YOUR ASSIGNMENT: Retype each entry below exactly as it stands.

(Saved data entries)
○ ○ ○ ○ ○
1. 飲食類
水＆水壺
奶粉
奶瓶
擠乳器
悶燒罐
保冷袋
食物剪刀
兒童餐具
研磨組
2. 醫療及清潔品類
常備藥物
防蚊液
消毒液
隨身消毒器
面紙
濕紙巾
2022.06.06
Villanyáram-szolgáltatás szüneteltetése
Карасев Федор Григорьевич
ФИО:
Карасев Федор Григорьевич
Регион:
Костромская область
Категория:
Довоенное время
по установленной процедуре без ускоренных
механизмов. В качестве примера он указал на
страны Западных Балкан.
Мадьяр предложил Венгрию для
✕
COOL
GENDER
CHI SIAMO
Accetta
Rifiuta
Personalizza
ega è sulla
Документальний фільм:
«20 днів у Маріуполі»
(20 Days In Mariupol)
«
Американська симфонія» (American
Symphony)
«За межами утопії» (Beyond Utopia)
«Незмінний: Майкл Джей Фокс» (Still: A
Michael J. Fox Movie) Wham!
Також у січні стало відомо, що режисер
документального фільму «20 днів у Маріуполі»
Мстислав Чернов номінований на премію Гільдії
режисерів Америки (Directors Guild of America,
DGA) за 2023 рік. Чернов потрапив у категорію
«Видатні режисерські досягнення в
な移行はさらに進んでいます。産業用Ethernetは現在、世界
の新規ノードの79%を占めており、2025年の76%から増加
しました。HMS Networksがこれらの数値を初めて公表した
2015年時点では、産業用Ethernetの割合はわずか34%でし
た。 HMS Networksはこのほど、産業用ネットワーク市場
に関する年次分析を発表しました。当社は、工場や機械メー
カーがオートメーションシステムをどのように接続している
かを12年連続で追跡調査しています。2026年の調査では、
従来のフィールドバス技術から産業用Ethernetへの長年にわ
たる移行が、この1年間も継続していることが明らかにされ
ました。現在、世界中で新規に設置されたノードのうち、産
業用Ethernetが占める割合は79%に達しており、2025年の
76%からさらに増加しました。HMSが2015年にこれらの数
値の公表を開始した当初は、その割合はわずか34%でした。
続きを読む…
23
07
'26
○ ○ ○ ○ ○
EXPECTED ANSWER:
1. 飲食類
水＆水壺
奶粉
奶瓶
擠乳器
悶燒罐
保冷袋
食物剪刀
兒童餐具
研磨組
2. 醫療及清潔品類
常備藥物
防蚊液
消毒液
隨身消毒器
面紙
濕紙巾
2022.06.06
Villanyáram-szolgáltatás szüneteltetése
Карасев Федор Григорьевич
ФИО:
Карасев Федор Григорьевич
Регион:
Костромская область
Категория:
Довоенное время
по установленной процедуре без ускоренных
механизмов. В качестве примера он указал на
страны Западных Балкан.
Мадьяр предложил Венгрию для
✕
COOL
GENDER
CHI SIAMO
Accetta
Rifiuta
Personalizza
ega è sulla
Документальний фільм:
«20 днів у Маріуполі»
(20 Days In Mariupol)
«
Американська симфонія» (American
Symphony)
«За межами утопії» (Beyond Utopia)
«Незмінний: Майкл Джей Фокс» (Still: A
Michael J. Fox Movie) Wham!
Також у січні стало відомо, що режисер
документального фільму «20 днів у Маріуполі»
Мстислав Чернов номінований на премію Гільдії
режисерів Америки (Directors Guild of America,
DGA) за 2023 рік. Чернов потрапив у категорію
«Видатні режисерські досягнення в
な移行はさらに進んでいます。産業用Ethernetは現在、世界
の新規ノードの79%を占めており、2025年の76%から増加
しました。HMS Networksがこれらの数値を初めて公表した
2015年時点では、産業用Ethernetの割合はわずか34%でし
た。 HMS Networksはこのほど、産業用ネットワーク市場
に関する年次分析を発表しました。当社は、工場や機械メー
カーがオートメーションシステムをどのように接続している
かを12年連続で追跡調査しています。2026年の調査では、
従来のフィールドバス技術から産業用Ethernetへの長年にわ
たる移行が、この1年間も継続していることが明らかにされ
ました。現在、世界中で新規に設置されたノードのうち、産
業用Ethernetが占める割合は79%に達しており、2025年の
76%からさらに増加しました。HMSが2015年にこれらの数
値の公表を開始した当初は、その割合はわずか34%でした。
続きを読む…
23
07
'26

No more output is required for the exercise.